CDPs centralize the management of consent, personal data privacy, compliance and governance. With a CDP, an organization can effectively capture customer consent and privacy preferences from online, mobile, and call center apps, store that information, and apply it to downstream applications. Those personal preferences become a part of the customer’s unified data record, and are enforced throughout all activations and interactions with the organization.
A CDP helps protect customers’ personally identifiable information more efficiently, reducing the liability risks of a breach and the penalties of non-compliance with regulatory requirements.
Efficiency of Connected Systems
CDPs help break down data silos by integrating with independent platforms. This streamlines processes and increases the efficiency and accessibility of relevant data across an organization. A CDP with connectors to key second-and-third-party systems reduces the time and effort IT teams must spend to develop custom integrations.
CDP vendors’ selection of out-of-the-box integrations varies. Integrations may export data from or import data to the CDP, depending on the platform. Several examples of the technology verticals and platforms that CDP vendors provide integrations for include:
- Business intelligence (e.g., Microsoft Power BI, Tableau, Google Sheets, Excel)
- Customer relationship management (e.g., Gigya, Intercom, Salesforce)
- Cloud and file storage (e.g., Adobe Analytics, Dropbox, Google Drive, FTP server)
- Databases (e.g., Amazon Redshift, Microsoft SQL, My SQL, Snowflake)
- Data management (e.g., Hive, Salesforce, Oracle Bluekai, Repro)
- E-commerce (e.g., Magento, Shopify, VTEX)
- Email marketing (e.g., HubSpot, MailChimp, Marketo)
- File importing (e.g., CSV, TSV, AWS S3, legacy bulk)
- IaaS and PaaS (e.g., Heroku, Java Apps, REST API)
- Mobile and desktop applications (e.g., Android SDK, iOS SDK, Mobile SDK, Unity SDK)
- Web and mobile analytics services (e.g., Amplitude, Dynalyst, Google Analytics)
In many enterprise organizations, IT teams are stretched thin and overworked. Implementing a CDP with low-code/no-code development functionality enables non-technical employees to quickly build and execute campaigns or programs with less reliance on their IT department.
Low-code and no-code development functionality in a CDP allows for modular “drag-and-drop” coding. Developers and non-developer employees (such as marketers and business analysts) can quickly build and test software applications without coding everything from scratch.

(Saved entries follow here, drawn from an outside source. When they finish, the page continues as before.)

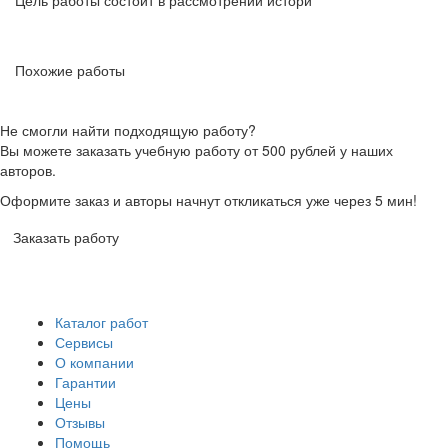
Цель работы состоит в рассмотрении истори
Похожие работы
Не смогли найти подходящую работу?
Вы можете заказать учебную работу от 500 рублей у наших
авторов.
Оформите заказ и авторы начнут откликаться уже через 5 мин!
Заказать работу
Каталог работ
Сервисы
О компании
Гарантии
Цены
Отзывы
Помощь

By democratizing data access, CDPs enable business users to execute smaller development projects without IT support. That eliminates IT bottlenecks, freeing IT staff to focus on larger, more complex initiatives. It also reduces the demands on IT staff involved in data management, database administration, and data analysis.
Bringing Value for Data and IT Teams
The versatility and flexibility of a customer data platform helps IT professionals and data teams provide more value, while using resources more efficiently. While mainly deployed for data integration, CDPs have many other uses that expand how IT and data teams can help their companies operate more efficiently and increase profitability.